In Louisiana, where the natural environment is volatile, wet, hot, humid, and extremely fragile, most buildings seek to resist these extreme conditions. Contrary to the conventional approach, GATOR House encourages interaction with Louisiana's natural environment. Primarily, it creates human comfort in the seemingly uncomfortable and privileges social interaction in generous outdoor social living spaces. More porch than interior room, almost all occupancy happens under roof or in the shade of the tree. This includes living, dining, cooking, celebrating, and bathing. Using natural ventilation, fans, and deep shade, heat, humidity, and insects are controlled to establish human comfort outdoors.

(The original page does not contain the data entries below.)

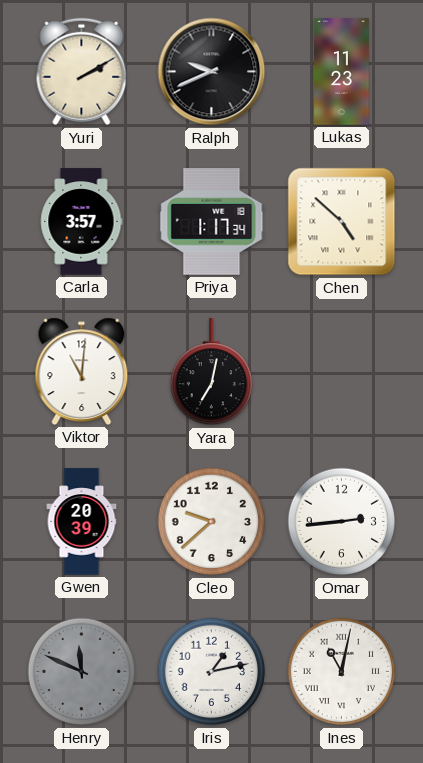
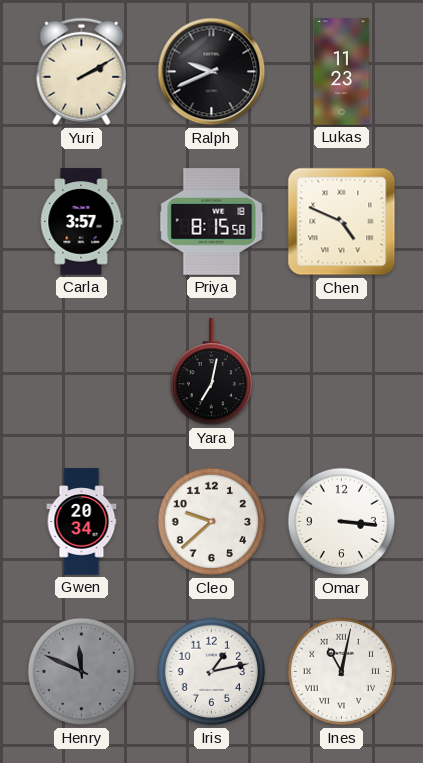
Priya: 1:17 -> 8:15
Chen: 4:52 -> 4:49
Viktor: 11:01 -> none
Gwen: 20:39 -> 20:34
Omar: 2:44 -> 3:16
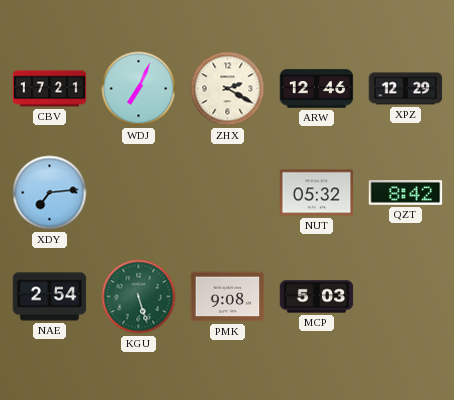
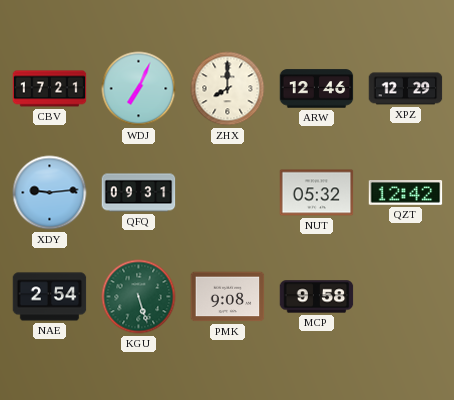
ZHX: 2:20 -> 8:00
XDY: 7:14 -> 9:14
QFQ: none -> 09:31
QZT: 8:42 -> 12:42
MCP: 5:03 -> 9:58
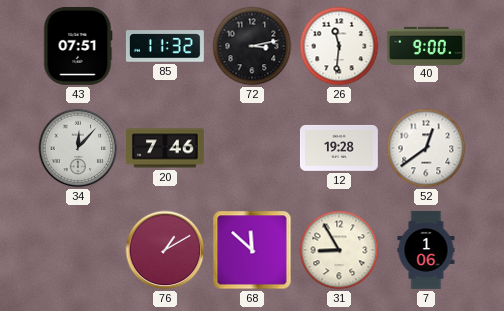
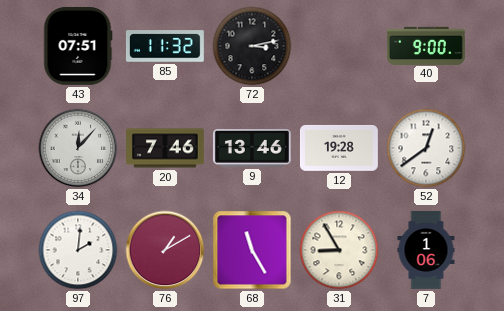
26: 11:31 -> none
9: none -> 13:46
97: none -> 2:01
68: 11:52 -> 11:25
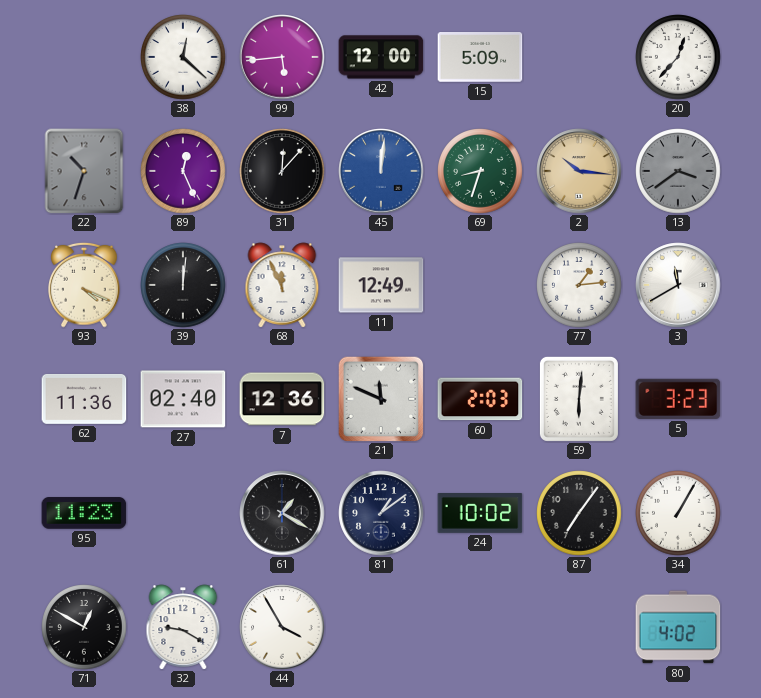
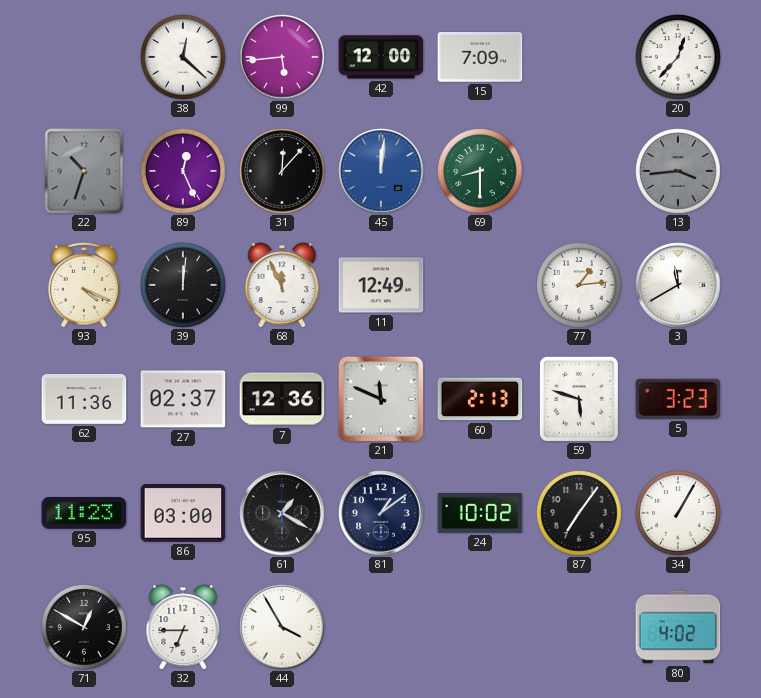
15: 5:09 -> 7:09
69: 8:33 -> 8:30
2: 10:16 -> none
13: 3:39 -> 3:44
27: 02:40 -> 02:37
60: 2:03 -> 2:13
59: 6:01 -> 5:48
86: none -> 03:00
32: 9:20 -> 6:45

Secondly, it is raised above grade to protect from flooding and is made from materiality that does not rot, resists insects, can get wet, and be wiped down when it gets dirty.
The camp consists of three sleeping rooms, a kitchen (indoor and outdoor), two "living" porches, one long side porch, two bathrooms, and a mezzanine. The lower-level porch functions as a dining area, and the upper-level porch acts as the home’s living room. Off the upper porch, the guest bathroom is split into two parts (a shower room on one side and a toilet room on the other) to allow for simultaneous use. On the side porch, a wall of welded wire fabric provides handy hanging storage for life-vests, floaties, paddles, and other water-sport accessories. A mezzanine over the lower-level porch provides easy attic access which doubles as a kids’ escape. All porches are screened, maximize ventilation and shade, and can be completely secured with nine roll-up doors when the owners return to the city for work.
The owners asked that the camp to be durable and low-to-no maintenance. To fulfill this request, the exterior walls and roof are skinned in durable galvalume v-crimp and corrugated metal while the floors are composite lumber decking, recycled vinyl flooring, and tile for easy clean-up. The kitchen re-purposes an antique sink and uses sealed reclaimed cypress for shelves and counters, making a material connection to the large cypress tree visible from the kitchen window. Through the use of recyclable, recycled, or reclaimed materials, the goal was to create an occupancy that can last and resists construction waste.
A camp is a wet and dirty space and the context, although densely populated, is still the country. Gator House handles these variables and allows the owners complete relaxation and enjoyment at their getaway.